THE PROBLEM – For each record below, retype the text exactly and omit any image.

DATA IN THIS EXERCISE –
Content starts

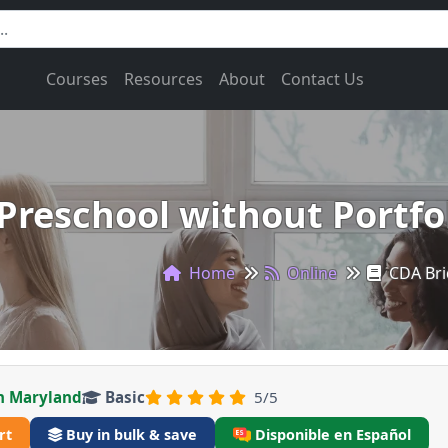
Courses
Resources
About
Contact Us
Preschool without Portfol
Home
Online
CDA Bri
n Maryland
Basic
5/5
rt
Buy in bulk & save
Disponible en Español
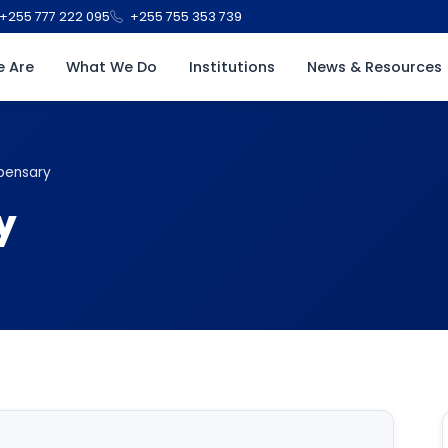
+255 777 222 095
+255 755 353 739
 Are
What We Do
Institutions
News & Resources
pensary
y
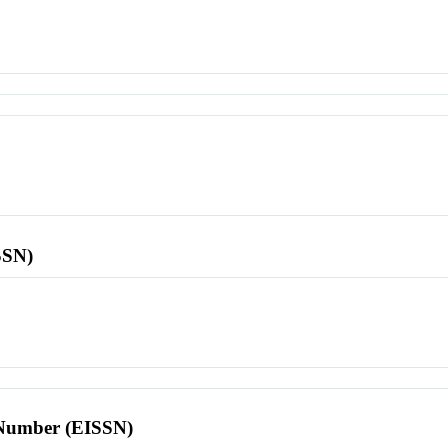
SSN)
l Number (EISSN)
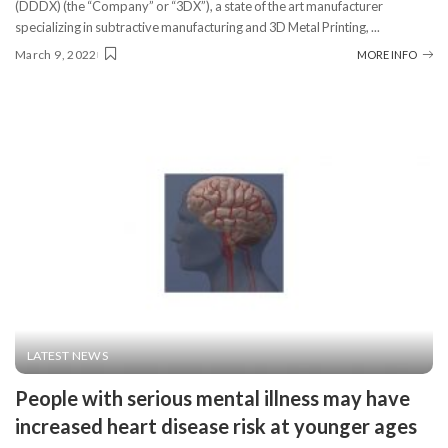
(DDDX) (the “Company” or “3DX”), a state of the art manufacturer
specializing in subtractive manufacturing and 3D Metal Printing,
...
March 9, 2022
MORE INFO
LATEST NEWS
People with serious mental illness may have
increased heart disease risk at younger ages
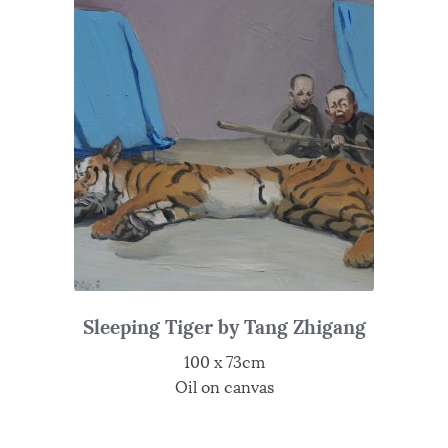
Sleeping Tiger by Tang Zhigang
100 x 73cm
Oil on canvas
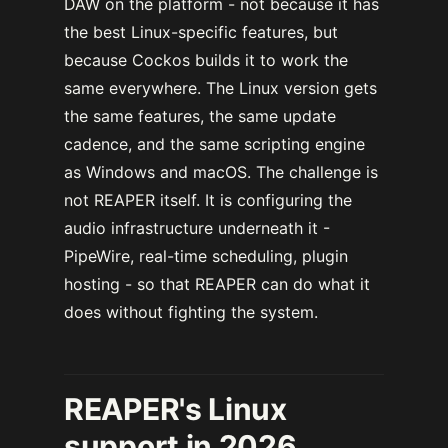
DAW on the platform - not because it has
the best Linux-specific features, but
because Cockos builds it to work the
same everywhere. The Linux version gets
the same features, the same update
cadence, and the same scripting engine
as Windows and macOS. The challenge is
not REAPER itself. It is configuring the
audio infrastructure underneath it -
PipeWire, real-time scheduling, plugin
hosting - so that REAPER can do what it
does without fighting the system.
REAPER's Linux
support in 2026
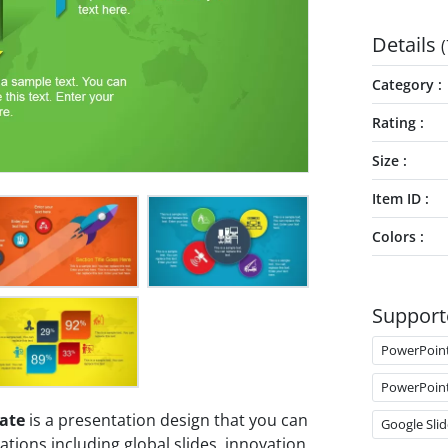
Details
(
Category
Rating
Size
Item ID
Colors
Support
PowerPoin
PowerPoin
ate
is a presentation design that you can
Google Slid
ions including global slides, innovation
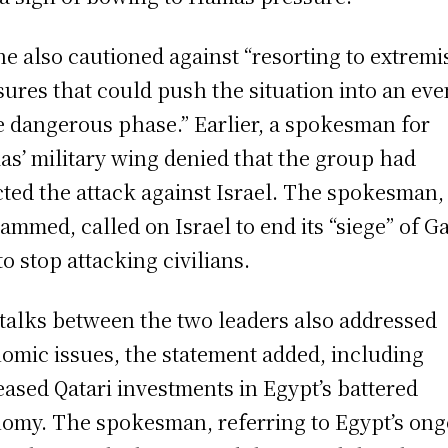
he also cautioned against “resorting to extremi
ures that could push the situation into an eve
 dangerous phase.” Earlier, a spokesman for
s’ military wing denied that the group had
cted the attack against Israel. The spokesman
mmed, called on Israel to end its “siege” of G
to stop attacking civilians.
talks between the two leaders also addressed
omic issues, the statement added, including
eased Qatari investments in Egypt’s battered
omy. The spokesman, referring to Egypt’s on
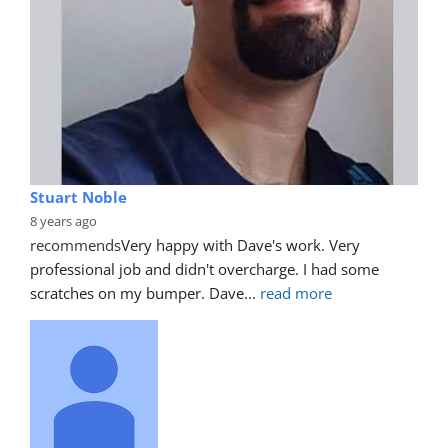
Stuart Noble
8 years ago
recommends
Very happy with Dave's work. Very 
professional job and didn't overcharge. I had some 
scratches on my bumper. Dave
... 
read more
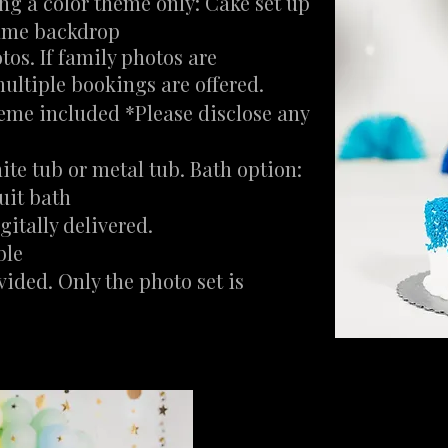
ing a color
theme only: Cake set up
same backdrop
tos. If family photos are
ultiple bookings are offered.
heme included *Please disclose any
ite tub or metal tub. Bath option:
uit bath
itally delivered.
ble
vided. Only the photo set is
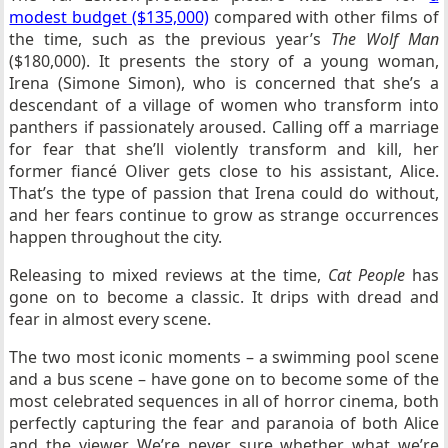
modest budget ($135,000)
compared with other films of
the time, such as the previous year’s
The Wolf Man
($180,000). It presents the story of a young woman,
Irena (Simone Simon), who is concerned that she’s a
descendant of a village of women who transform into
panthers if passionately aroused. Calling off a marriage
for fear that she’ll violently transform and kill, her
former fiancé Oliver gets close to his assistant, Alice.
That’s the type of passion that Irena could do without,
and her fears continue to grow as strange occurrences
happen throughout the city.
Releasing to mixed reviews at the time,
Cat People
has
gone on to become a classic. It drips with dread and
fear in almost every scene.
The two most iconic moments – a swimming pool scene
and a bus scene – have gone on to become some of the
most celebrated sequences in all of horror cinema, both
perfectly capturing the fear and paranoia of both Alice
and the viewer. We’re never sure whether what we’re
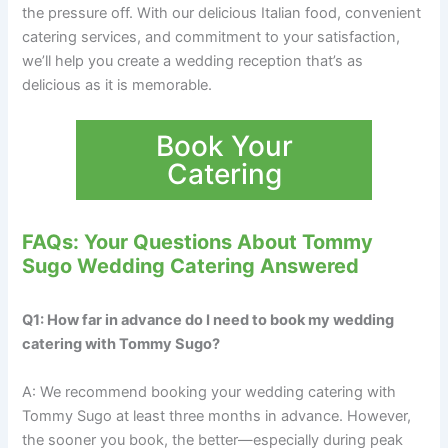
the pressure off. With our delicious Italian food, convenient
catering services, and commitment to your satisfaction,
we’ll help you create a wedding reception that’s as
delicious as it is memorable.
Book Your
Catering
FAQs: Your Questions About Tommy
Sugo Wedding Catering Answered
Q1: How far in advance do I need to book my wedding
catering with Tommy Sugo?
A: We recommend booking your wedding catering with
Tommy Sugo at least three months in advance. However,
the sooner you book, the better—especially during peak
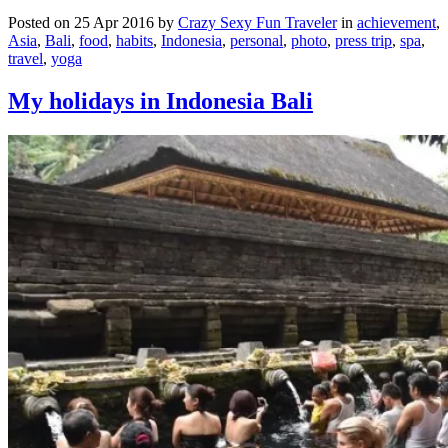
Posted on 25 Apr 2016 by
Crazy Sexy Fun Traveler
in
achievement
,
Asia
,
Bali
,
food
,
habits
,
Indonesia
,
personal
,
photo
,
press trip
,
spa
,
travel
,
yoga
My holidays in Indonesia Bali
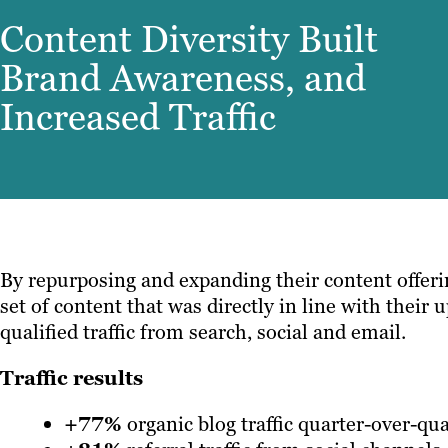
Content Diversity Built
Brand Awareness, and
Increased Traffic
By repurposing and expanding their content offeri
set of content that was directly in line with thei
qualified traffic from search, social and email.
Traffic results
+77%
organic blog traffic quarter-over-qua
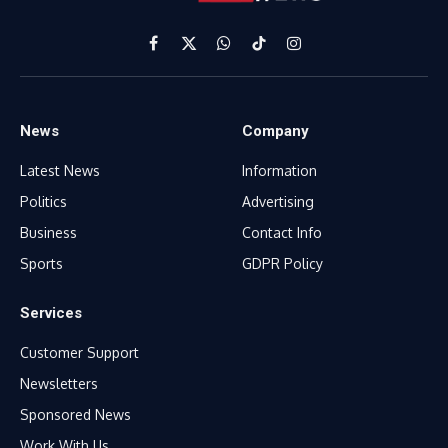
Facebook
X
WhatsApp
TikTok
Instagram
(Twitter)
News
Company
Latest News
Information
Politics
Advertising
Business
Contact Info
Sports
GDPR Policy
Services
Customer Support
Newsletters
Sponsored News
Work With Us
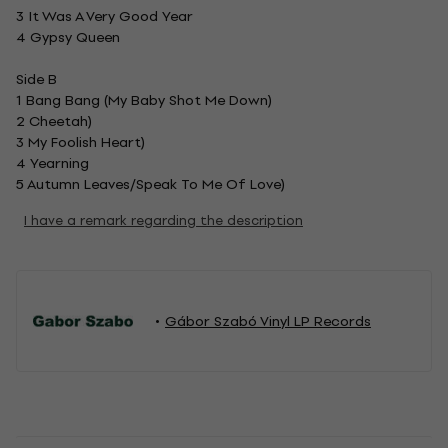
3 It Was A Very Good Year
4 Gypsy Queen
Side B
1 Bang Bang (My Baby Shot Me Down)
2 Cheetah)
3 My Foolish Heart)
4 Yearning
5 Autumn Leaves/Speak To Me Of Love)
I have a remark regarding the description
Gábor Szabó Vinyl LP Records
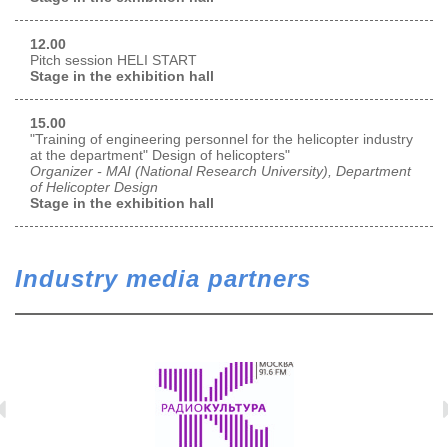
12.00
Pitch session HELI START
Stage in the exhibition hall
15.00
"Training of engineering personnel for the helicopter industry
at the department" Design of helicopters"
Organizer - MAI (National Research University), Department
of Helicopter Design
Stage in the exhibition hall
Industry media partners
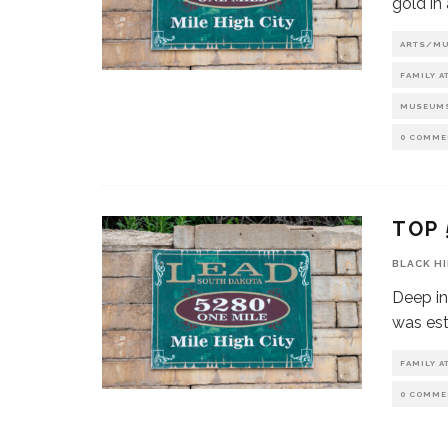
gold in
ARTS/M
FAMILY A
MUSEUM
0 COMME
TOP 
BLACK H
Deep in
was est
FAMILY A
0 COMME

Content ends

ANSWER TO THIS EXERCISE –
Courses
Resources
About
Contact Us
Preschool without Portfol
Home
Online
CDA Bri
n Maryland
Basic
5/5
rt
Buy in bulk & save
Disponible en Español
+255 777 222 095
+255 755 353 739
 Are
What We Do
Institutions
News & Resources
pensary
y
SSN)
l Number (EISSN)
(DDDX) (the “Company” or “3DX”), a state of the art manufacturer
specializing in subtractive manufacturing and 3D Metal Printing,
...
March 9, 2022
MORE INFO
LATEST NEWS
People with serious mental illness may have
increased heart disease risk at younger ages
Sleeping Tiger by Tang Zhigang
100 x 73cm
Oil on canvas
DAW on the platform - not because it has
the best Linux-specific features, but
because Cockos builds it to work the
same everywhere. The Linux version gets
the same features, the same update
cadence, and the same scripting engine
as Windows and macOS. The challenge is
not REAPER itself. It is configuring the
audio infrastructure underneath it -
PipeWire, real-time scheduling, plugin
hosting - so that REAPER can do what it
does without fighting the system.
REAPER's Linux
support in 2026
Details
(
Category
Rating
Size
Item ID
Colors
Support
PowerPoin
PowerPoin
ate
is a presentation design that you can
Google Slid
ions including global slides, innovation
he also cautioned against “resorting to extremi
ures that could push the situation into an eve
 dangerous phase.” Earlier, a spokesman for
s’ military wing denied that the group had
cted the attack against Israel. The spokesman
mmed, called on Israel to end its “siege” of G
to stop attacking civilians.
talks between the two leaders also addressed
omic issues, the statement added, including
eased Qatari investments in Egypt’s battered
omy. The spokesman, referring to Egypt’s on
Stuart Noble
8 years ago
recommends
Very happy with Dave's work. Very 
professional job and didn't overcharge. I had some 
scratches on my bumper. Dave
... 
read more
ing a color
theme only: Cake set up
same backdrop
tos. If family photos are
ultiple bookings are offered.
heme included *Please disclose any
ite tub or metal tub. Bath option:
uit bath
itally delivered.
ble
vided. Only the photo set is
modest budget ($135,000)
compared with other films of
the time, such as the previous year’s
The Wolf Man
($180,000). It presents the story of a young woman,
Irena (Simone Simon), who is concerned that she’s a
descendant of a village of women who transform into
panthers if passionately aroused. Calling off a marriage
for fear that she’ll violently transform and kill, her
former fiancé Oliver gets close to his assistant, Alice.
That’s the type of passion that Irena could do without,
and her fears continue to grow as strange occurrences
happen throughout the city.
Releasing to mixed reviews at the time,
Cat People
has
gone on to become a classic. It drips with dread and
fear in almost every scene.
The two most iconic moments – a swimming pool scene
and a bus scene – have gone on to become some of the
most celebrated sequences in all of horror cinema, both
perfectly capturing the fear and paranoia of both Alice
and the viewer. We’re never sure whether what we’re
the pressure off. With our delicious Italian food, convenient
catering services, and commitment to your satisfaction,
we’ll help you create a wedding reception that’s as
delicious as it is memorable.
Book Your
Catering
FAQs: Your Questions About Tommy
Sugo Wedding Catering Answered
Q1: How far in advance do I need to book my wedding
catering with Tommy Sugo?
A: We recommend booking your wedding catering with
Tommy Sugo at least three months in advance. However,
the sooner you book, the better—especially during peak
Posted on 25 Apr 2016 by
Crazy Sexy Fun Traveler
in
achievement
,
Asia
,
Bali
,
food
,
habits
,
Indonesia
,
personal
,
photo
,
press trip
,
spa
,
travel
,
yoga
My holidays in Indonesia Bali
Content Diversity Built
Brand Awareness, and
Increased Traffic
By repurposing and expanding their content offeri
set of content that was directly in line with thei
qualified traffic from search, social and email.
Traffic results
+77%
organic blog traffic quarter-over-qua
Facebook
X
WhatsApp
TikTok
Instagram
(Twitter)
News
Company
Latest News
Information
Politics
Advertising
Business
Contact Info
Sports
GDPR Policy
Services
Customer Support
Newsletters
Sponsored News
Work With Us
3 It Was A Very Good Year
4 Gypsy Queen
Side B
1 Bang Bang (My Baby Shot Me Down)
2 Cheetah)
3 My Foolish Heart)
4 Yearning
5 Autumn Leaves/Speak To Me Of Love)
I have a remark regarding the description
Gábor Szabó Vinyl LP Records
12.00
Pitch session HELI START
Stage in the exhibition hall
15.00
"Training of engineering personnel for the helicopter industry
at the department" Design of helicopters"
Organizer - MAI (National Research University), Department
of Helicopter Design
Stage in the exhibition hall
Industry media partners
gold in
ARTS/M
FAMILY A
MUSEUM
0 COMME
TOP 
BLACK H
Deep in
was est
FAMILY A
0 COMME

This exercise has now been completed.